The point is that nothing works for everybody. There is no “one size fits all” model for care, or “one size fits all” solution in healthcare, because the needs of populations and providers are vastly different based on health conditions, demographics, language, culture, and social conditions. Some groups may embrace ownership of records and self management, while others will not. Some will actively participate in shared decision making and others will want a cowboy to take the reins and run the show. Some will be comfortable with virtual visits and telemedicine while others will crave or require in-person interactions.

It seems increasingly that we’re seeing services targeting the highest-end consumers. There also seems to be a disproportionate amount of funding in this area. Who can blame investors or founders? Those business models are a lot less risky and much easier to navigate.

Some of companies I listed, like Analyte, accept insurance as a payment option, but my gut tells me the vast majority are self pay. Self pay is so much easier than finding a payer or ACO to cover the cost of services for high-risk populations. But maybe these higher touch services will prove themselves out with higher-end, self-pay consumers before leading to more widespread adoption by payers.

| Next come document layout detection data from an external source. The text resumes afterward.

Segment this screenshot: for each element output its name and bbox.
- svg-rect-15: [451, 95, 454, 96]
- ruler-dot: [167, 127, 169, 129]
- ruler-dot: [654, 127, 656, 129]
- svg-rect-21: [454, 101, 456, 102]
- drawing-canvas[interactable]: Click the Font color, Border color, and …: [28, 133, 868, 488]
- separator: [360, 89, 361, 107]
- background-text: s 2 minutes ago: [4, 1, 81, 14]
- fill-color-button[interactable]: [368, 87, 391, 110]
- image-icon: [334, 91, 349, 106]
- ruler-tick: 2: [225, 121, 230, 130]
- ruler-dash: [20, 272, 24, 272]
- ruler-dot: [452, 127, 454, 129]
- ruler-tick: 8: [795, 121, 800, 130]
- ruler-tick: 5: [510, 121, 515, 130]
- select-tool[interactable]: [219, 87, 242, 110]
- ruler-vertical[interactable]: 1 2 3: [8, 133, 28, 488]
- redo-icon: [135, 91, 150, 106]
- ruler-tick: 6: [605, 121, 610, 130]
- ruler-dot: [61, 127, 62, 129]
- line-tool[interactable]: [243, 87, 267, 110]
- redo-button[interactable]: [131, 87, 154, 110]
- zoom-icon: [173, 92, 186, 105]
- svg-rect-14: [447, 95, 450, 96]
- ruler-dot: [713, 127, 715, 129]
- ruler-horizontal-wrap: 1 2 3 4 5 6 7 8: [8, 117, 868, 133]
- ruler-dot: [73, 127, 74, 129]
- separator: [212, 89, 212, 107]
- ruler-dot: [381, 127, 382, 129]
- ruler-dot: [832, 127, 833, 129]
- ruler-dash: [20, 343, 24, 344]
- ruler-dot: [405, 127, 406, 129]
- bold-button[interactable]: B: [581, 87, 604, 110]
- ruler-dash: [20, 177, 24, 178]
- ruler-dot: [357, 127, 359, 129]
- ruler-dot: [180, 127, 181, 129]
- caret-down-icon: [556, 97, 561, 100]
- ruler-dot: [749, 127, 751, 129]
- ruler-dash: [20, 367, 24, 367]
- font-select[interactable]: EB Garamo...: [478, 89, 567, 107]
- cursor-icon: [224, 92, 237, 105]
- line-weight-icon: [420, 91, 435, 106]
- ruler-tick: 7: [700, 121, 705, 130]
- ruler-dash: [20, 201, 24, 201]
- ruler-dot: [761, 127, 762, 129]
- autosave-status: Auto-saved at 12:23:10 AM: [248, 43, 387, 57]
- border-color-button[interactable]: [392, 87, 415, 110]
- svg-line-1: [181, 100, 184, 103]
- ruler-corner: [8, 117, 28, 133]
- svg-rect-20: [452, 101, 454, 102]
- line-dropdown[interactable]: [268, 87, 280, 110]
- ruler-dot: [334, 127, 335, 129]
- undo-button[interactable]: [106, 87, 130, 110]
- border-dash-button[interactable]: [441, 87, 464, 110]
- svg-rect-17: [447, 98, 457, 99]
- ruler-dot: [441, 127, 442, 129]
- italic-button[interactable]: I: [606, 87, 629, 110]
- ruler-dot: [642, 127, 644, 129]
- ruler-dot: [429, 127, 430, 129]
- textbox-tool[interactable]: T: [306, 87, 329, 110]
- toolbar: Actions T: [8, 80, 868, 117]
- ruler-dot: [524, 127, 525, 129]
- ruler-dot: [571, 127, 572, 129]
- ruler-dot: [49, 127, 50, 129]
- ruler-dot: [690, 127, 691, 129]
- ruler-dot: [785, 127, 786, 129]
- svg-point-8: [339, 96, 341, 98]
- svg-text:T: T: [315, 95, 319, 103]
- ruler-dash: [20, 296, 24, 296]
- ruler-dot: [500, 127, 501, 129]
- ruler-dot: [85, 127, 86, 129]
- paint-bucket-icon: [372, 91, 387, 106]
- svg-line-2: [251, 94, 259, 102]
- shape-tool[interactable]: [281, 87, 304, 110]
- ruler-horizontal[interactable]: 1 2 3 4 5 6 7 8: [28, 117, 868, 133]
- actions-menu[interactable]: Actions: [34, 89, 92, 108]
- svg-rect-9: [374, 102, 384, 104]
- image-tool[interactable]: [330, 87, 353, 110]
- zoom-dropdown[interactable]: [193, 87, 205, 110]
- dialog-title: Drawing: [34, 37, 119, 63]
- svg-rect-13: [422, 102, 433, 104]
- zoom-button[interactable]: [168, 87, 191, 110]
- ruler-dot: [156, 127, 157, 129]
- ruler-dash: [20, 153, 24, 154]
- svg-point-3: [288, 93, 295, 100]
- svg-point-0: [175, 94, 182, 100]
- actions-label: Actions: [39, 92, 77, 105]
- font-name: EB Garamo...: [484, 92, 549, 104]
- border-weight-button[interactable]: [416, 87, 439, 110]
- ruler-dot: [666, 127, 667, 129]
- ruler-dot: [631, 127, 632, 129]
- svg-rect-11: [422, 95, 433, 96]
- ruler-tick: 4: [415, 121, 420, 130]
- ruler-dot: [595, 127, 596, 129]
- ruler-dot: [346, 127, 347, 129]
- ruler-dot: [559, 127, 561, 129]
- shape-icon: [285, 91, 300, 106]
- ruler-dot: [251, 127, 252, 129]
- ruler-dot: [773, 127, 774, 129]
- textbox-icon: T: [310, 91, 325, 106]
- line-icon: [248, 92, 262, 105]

When that happens we’ll see them make a major impact, as they’ll start to hit the higher-risk patients who are less able to pay. But that’s a way off and it may never happen.

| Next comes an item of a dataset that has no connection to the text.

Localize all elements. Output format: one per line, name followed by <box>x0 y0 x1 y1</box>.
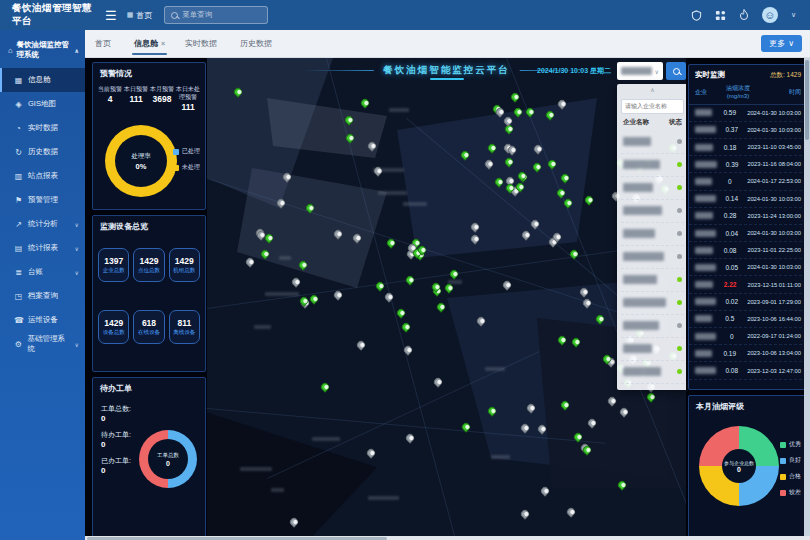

There are models, services, funders, and technologies targeting other segments of the population, but the concierge-like models and services seem to be getting much more interest and traction.


Travis Good is an MD/MBA and co-founder of Catalyze. More about me.

  • Dan

    FYI Better is a collaboration between Mayo and S+C (Mayo is an LP in S+C’s fund). The CEO is the former CTO/COO of Health Hero Network (Geoff Clapp) and there are actually a few former Rock Health interns/employees now working for the company. While they are certainly starting out as a white glove service, Better is part of Mayo’s initiative to reach 200 million people by 2020 ( Start with the group who will pay today and use the experience to figure out new ways to deliver a similar value at a lower price point. It also service to benchmark the value of a service.

  • I don’t know what the “needs of populations” are, Travis, but I do know what the needs of individual human beings are, and they are very much the same – a great doctor when you need one – and this is the “one size fits all” model that is applicable to everybody. The discrepancy arises not from the variability in “needs”, but from the “diversity” in ability to pay to have those needs met. All the marketing language about values and cultural preferences nonsense is just another way of saying that rich people get Uber doctors on demand, and poor people get specially trained community workers or some other mobile innovation imported from Bangladesh, or wherever children make tee shirts now.

  • travisjgood

    Thanks Margalit! While I agree that the need for access to a good doctor is universal, and that variability in ability to pay is a discrepancy, I was more referring to different services and approaches that provide access – telehealth, virtual visits, follow-up messaging, etc.

    A “great doctor when you need one”, when everyone needs one, is a great aim but it’s not that simple, and not just because of the economics. There is huge variability in trust and comfort level with doctors, and much of this is driven by socio-economic factors. So sometimes those that “need” a good doctor won’t access them until it’s too late.

  • travisjgood

    Thanks Dan! I did know Better and Mayo was a collaboration, but have no idea the extent. Did Mayo invest and/or have an equity stake?

    And I did know Geoff is involved with S+C because my co-founder met with him at the S+C office when we were fundraising. I just didn’t see the funding announcement for Better.

    I did not know Better was part of that initiative. I definitely understand testing these services in easier, willing and able to pay, populations, but my big question is if and how they flip to low cost options. It seems to be there would have to be a compelling business case for the transition as these companies are VC funded and I would assume have growth and exit considerations.